Stored items
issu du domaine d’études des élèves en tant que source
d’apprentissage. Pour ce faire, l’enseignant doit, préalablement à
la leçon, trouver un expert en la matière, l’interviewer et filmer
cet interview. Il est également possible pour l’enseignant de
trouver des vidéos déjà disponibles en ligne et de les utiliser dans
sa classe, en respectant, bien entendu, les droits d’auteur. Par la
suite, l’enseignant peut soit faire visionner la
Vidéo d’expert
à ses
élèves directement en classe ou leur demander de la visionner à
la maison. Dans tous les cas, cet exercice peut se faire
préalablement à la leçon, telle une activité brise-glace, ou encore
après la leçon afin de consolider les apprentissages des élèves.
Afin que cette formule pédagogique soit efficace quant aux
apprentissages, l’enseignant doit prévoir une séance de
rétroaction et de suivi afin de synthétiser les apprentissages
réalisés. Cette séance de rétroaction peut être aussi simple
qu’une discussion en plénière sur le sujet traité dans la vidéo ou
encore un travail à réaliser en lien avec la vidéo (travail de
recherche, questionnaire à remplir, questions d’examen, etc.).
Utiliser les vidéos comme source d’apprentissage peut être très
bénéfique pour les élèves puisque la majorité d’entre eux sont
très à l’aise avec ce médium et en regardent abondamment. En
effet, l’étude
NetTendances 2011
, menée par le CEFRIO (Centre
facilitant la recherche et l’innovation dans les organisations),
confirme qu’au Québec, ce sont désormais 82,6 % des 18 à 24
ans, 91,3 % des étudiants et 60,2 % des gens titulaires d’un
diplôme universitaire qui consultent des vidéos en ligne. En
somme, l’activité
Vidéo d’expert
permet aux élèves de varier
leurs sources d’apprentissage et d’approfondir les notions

* * *

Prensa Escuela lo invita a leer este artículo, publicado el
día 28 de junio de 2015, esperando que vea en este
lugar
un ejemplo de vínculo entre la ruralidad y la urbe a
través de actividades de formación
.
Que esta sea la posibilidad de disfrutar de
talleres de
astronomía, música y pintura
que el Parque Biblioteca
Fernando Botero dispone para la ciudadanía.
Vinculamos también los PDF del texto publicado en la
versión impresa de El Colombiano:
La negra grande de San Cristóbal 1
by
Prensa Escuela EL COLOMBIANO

--

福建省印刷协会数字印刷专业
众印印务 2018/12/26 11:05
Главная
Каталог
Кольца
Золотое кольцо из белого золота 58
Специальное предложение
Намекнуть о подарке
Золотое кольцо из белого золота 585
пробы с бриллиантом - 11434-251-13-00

* **Directions for this task**
Copy word for word the stretch of entries above from the line that has "Utiliser les vidéos" through the line that has "leurs sources d’apprentissage", both ends included, and nothing outside it.

* **Result of the task**
Utiliser les vidéos comme source d’apprentissage peut être très
bénéfique pour les élèves puisque la majorité d’entre eux sont
très à l’aise avec ce médium et en regardent abondamment. En
effet, l’étude
NetTendances 2011
, menée par le CEFRIO (Centre
facilitant la recherche et l’innovation dans les organisations),
confirme qu’au Québec, ce sont désormais 82,6 % des 18 à 24
ans, 91,3 % des étudiants et 60,2 % des gens titulaires d’un
diplôme universitaire qui consultent des vidéos en ligne. En
somme, l’activité
Vidéo d’expert
permet aux élèves de varier
leurs sources d’apprentissage et d’approfondir les notions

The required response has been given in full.